Is Gemini Deep Research or Llama 3.3 70B Instruct open source?

Gemini Deep Research is listed under Proprietary. Llama 3.3 70B Instruct is listed under Open Source. License labels affect whether you can self-host, redistribute weights, or rely only on hosted APIs, so confirm the upstream license before deployment.

Which is better for function calling, Gemini Deep Research or Llama 3.3 70B Instruct?

Gemini Deep Research has the clearer documented function calling signal in this comparison. If function calling is mission-critical, validate it against the provider endpoint because model-level support and API-level exposure can differ.

Which is better for tool use, Gemini Deep Research or Llama 3.3 70B Instruct?

Gemini Deep Research has the clearer documented tool use signal in this comparison. If tool use is mission-critical, validate it against the provider endpoint because model-level support and API-level exposure can differ.

Which is better for structured outputs, Gemini Deep Research or Llama 3.3 70B Instruct?

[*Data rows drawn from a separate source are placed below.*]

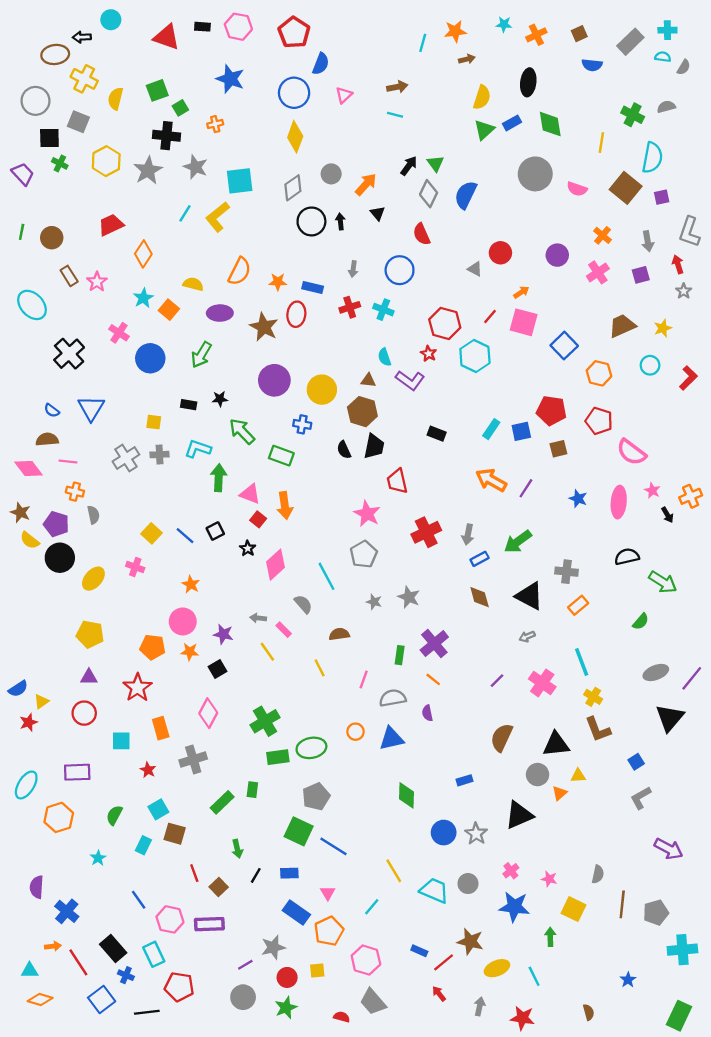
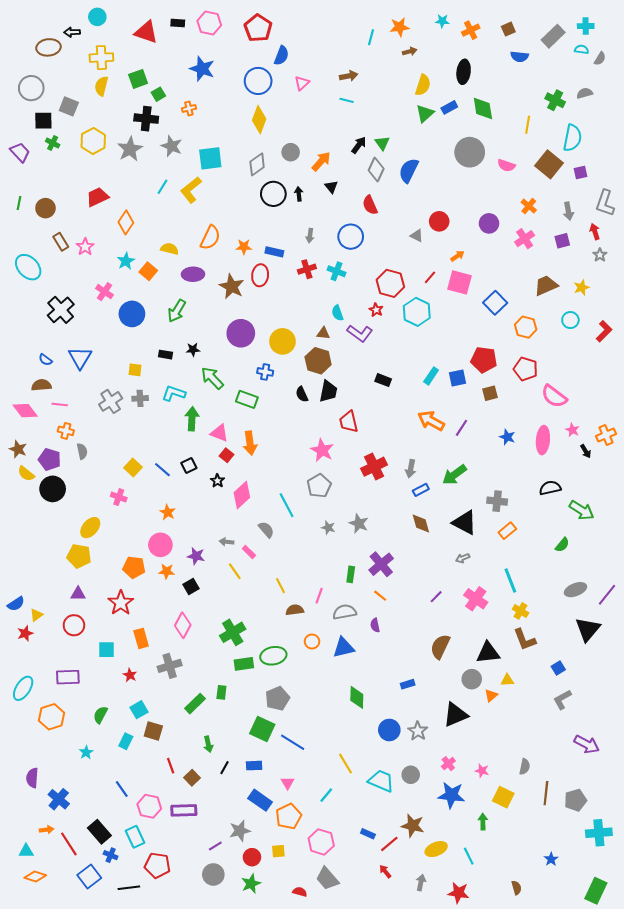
yellow cross: (84, 79) -> (101, 58), moved, turned -30
yellow ellipse: (93, 579) -> (90, 528), moved
brown semicircle: (339, 634) -> (295, 610), moved

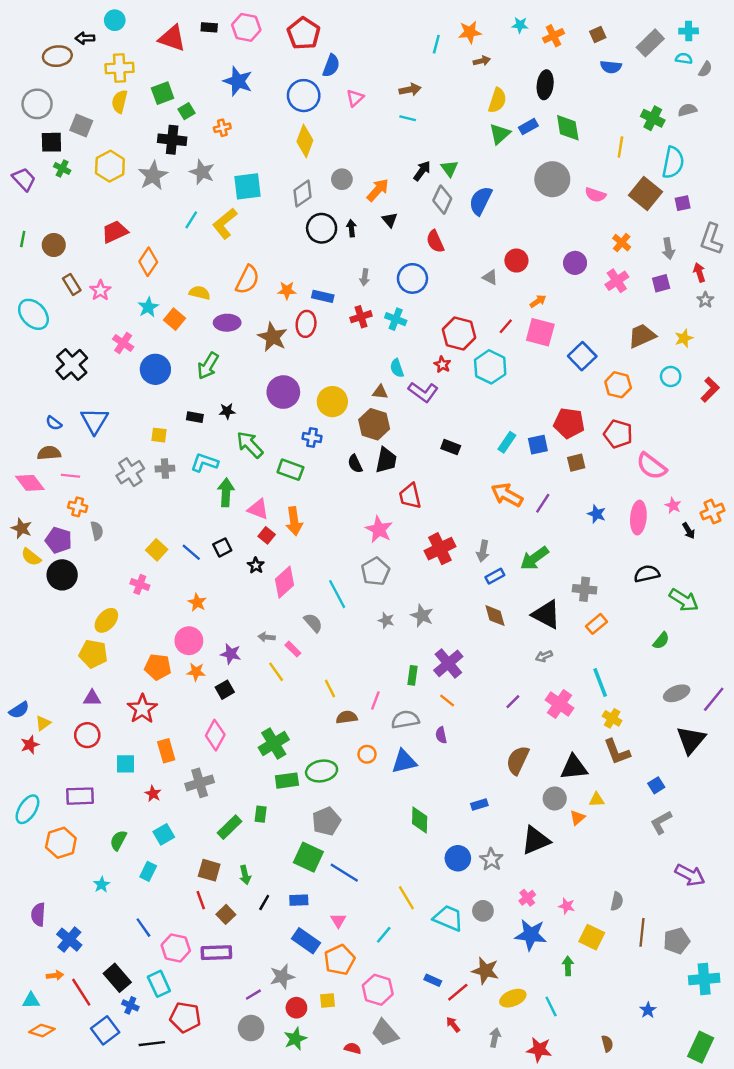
brown square: (153, 731) -> (209, 870), moved

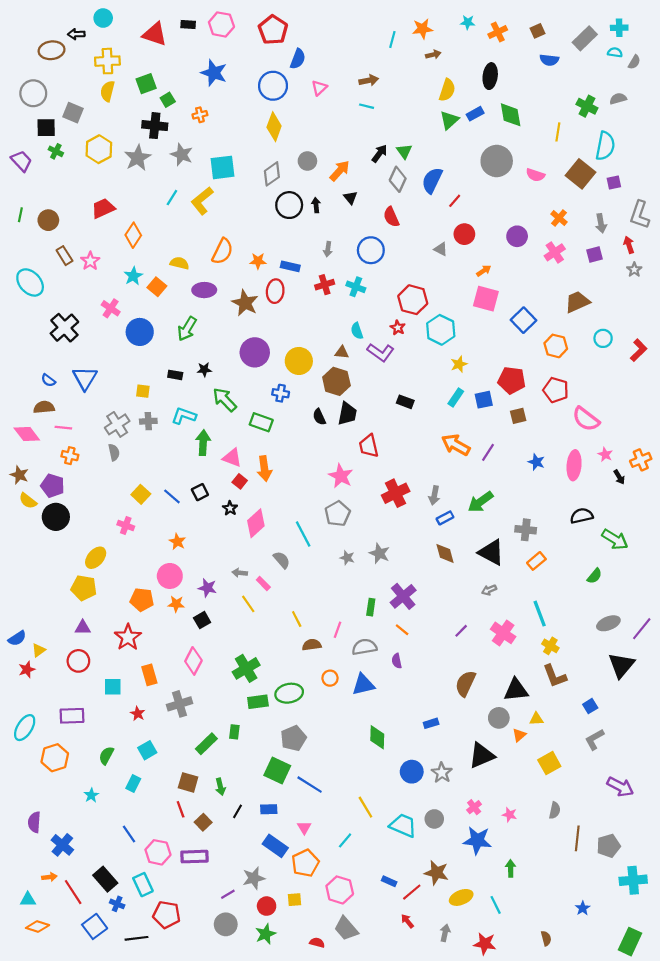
red line: (506, 326) -> (455, 201), moved
yellow star: (684, 338) -> (459, 364), moved
gray semicircle: (97, 531) -> (114, 452), moved
yellow square: (592, 937) -> (549, 763), moved, turned 35

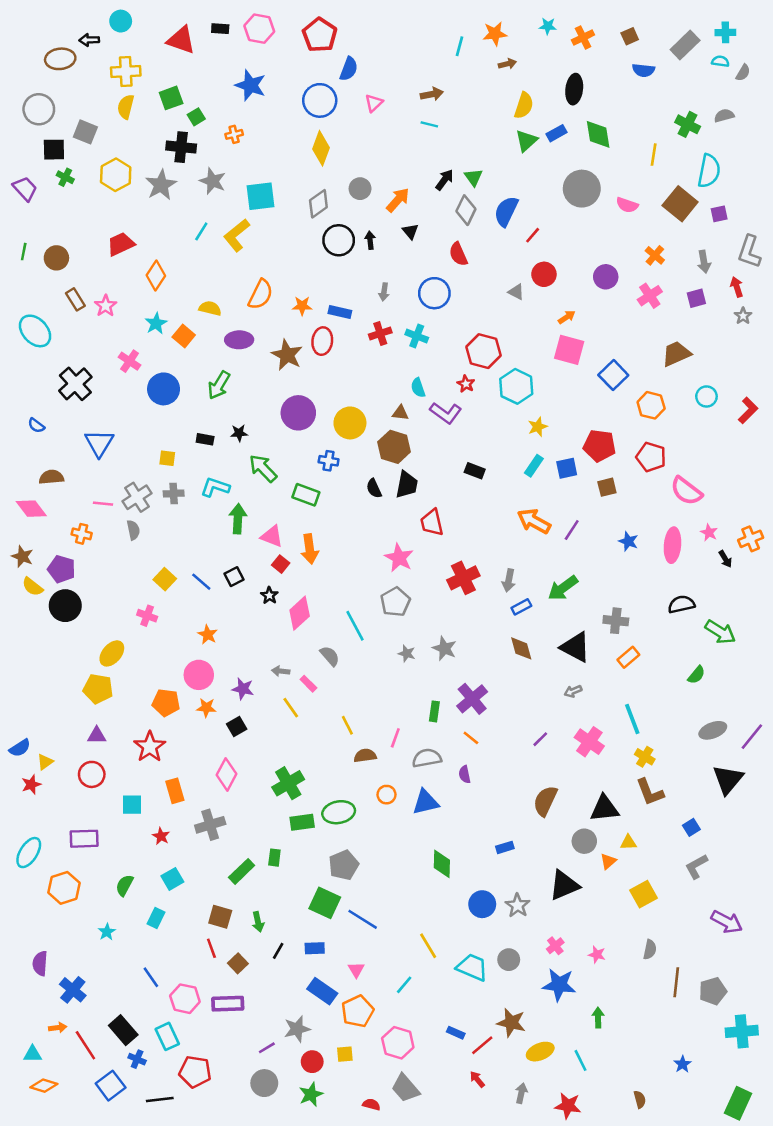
blue semicircle: (48, 380) -> (36, 425), moved
pink line: (63, 428) -> (103, 504), moved

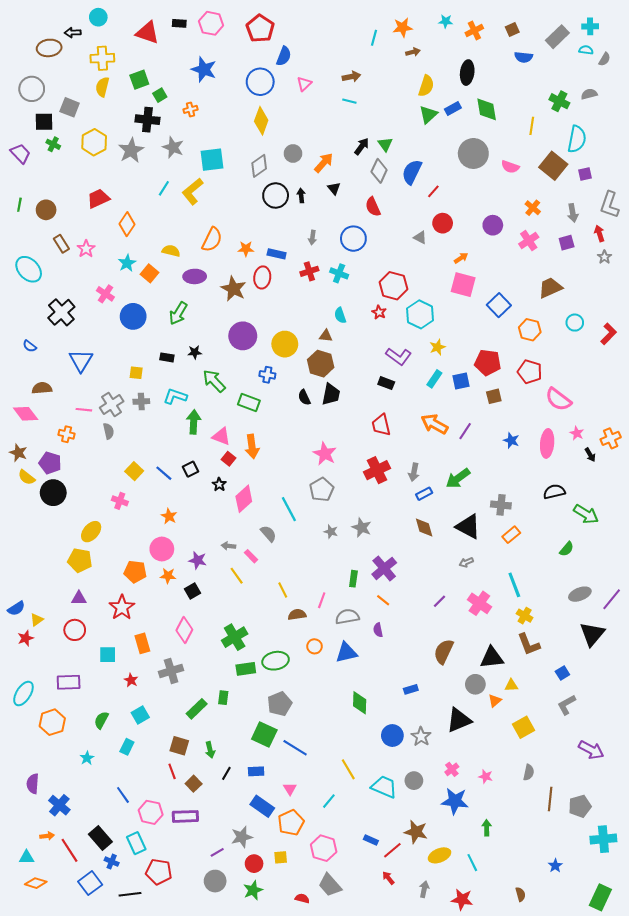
purple L-shape: (446, 413) -> (399, 356), moved
red trapezoid: (432, 522) -> (381, 425), moved

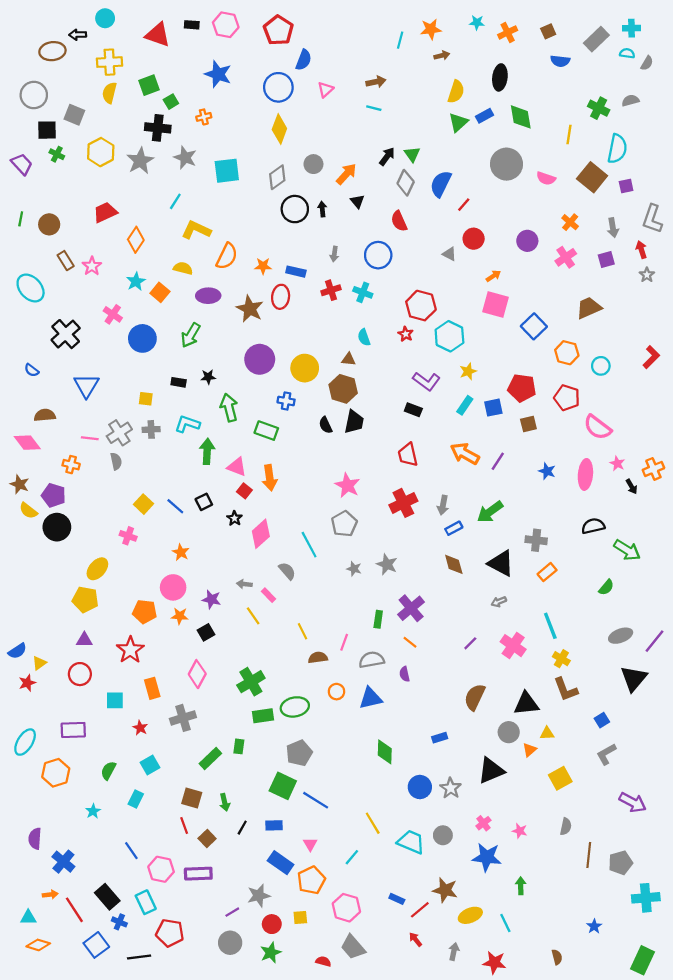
yellow L-shape: (193, 191) -> (196, 230), moved, turned 64
cyan circle: (575, 323) -> (601, 366), moved
green arrow: (214, 381) -> (229, 408), turned 30

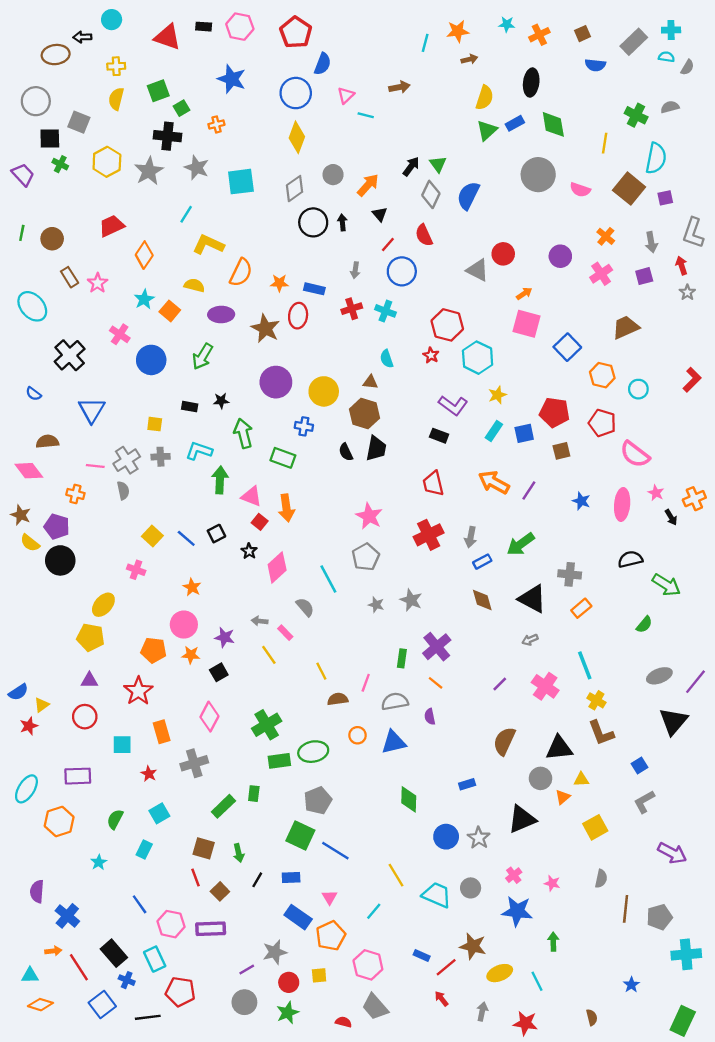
yellow cross: (109, 62) -> (116, 66), size x0.7
cyan line: (374, 108) -> (366, 115), moved
red line: (464, 205) -> (388, 245), moved
gray triangle: (449, 254) -> (478, 270), size x1.5

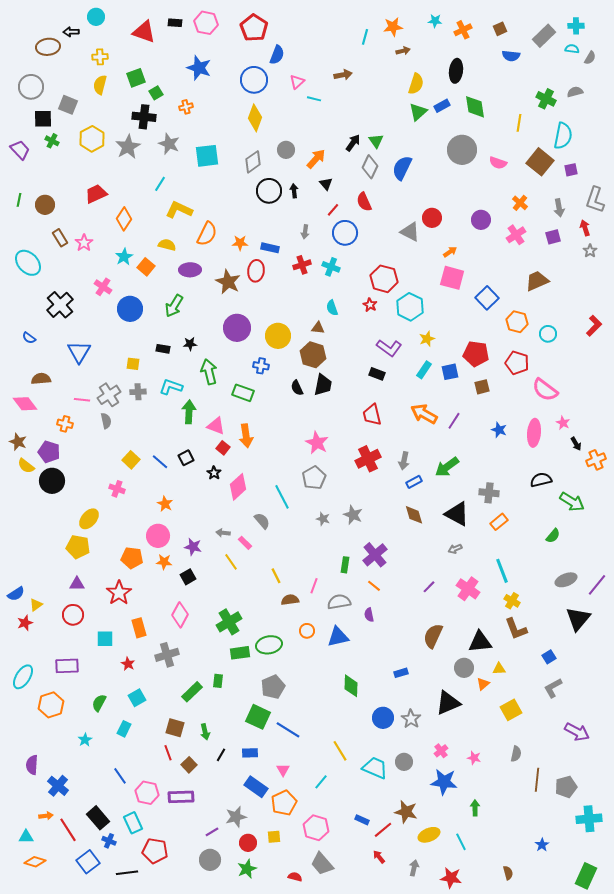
orange cross: (694, 499) -> (596, 460), moved

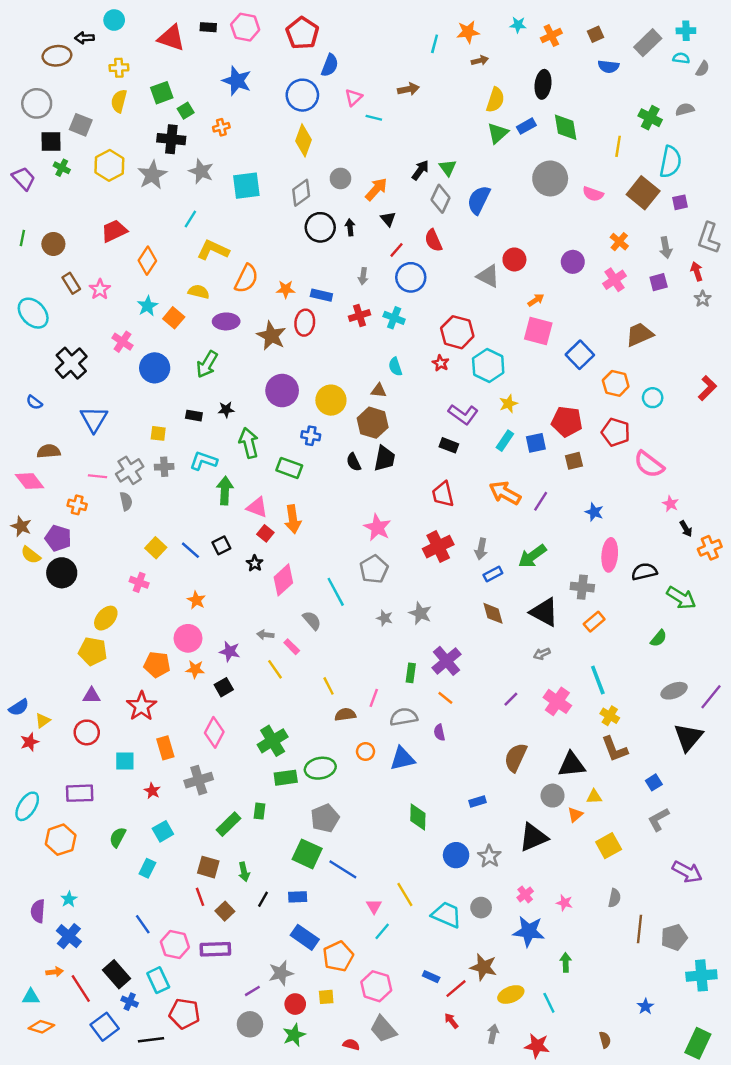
pink ellipse: (534, 433) -> (610, 555), moved
cyan star: (85, 740) -> (69, 899), moved
pink triangle: (283, 770) -> (374, 906), moved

Both Gemini Deep Research and Llama 3.3 70B Instruct expose structured outputs. The better choice depends on benchmark fit, context budget, pricing, and whether your provider route exposes the same capability surface.

Where can I run Gemini Deep Research and Llama 3.3 70B Instruct?

Gemini Deep Research is available on Google AI Studio. Llama 3.3 70B Instruct is available on AWS Bedrock. Provider coverage can affect latency, region availability, compliance posture, and fallback options.

Continue comparing

Last reviewed: 2026-05-19. Data sourced from public model cards and provider documentation.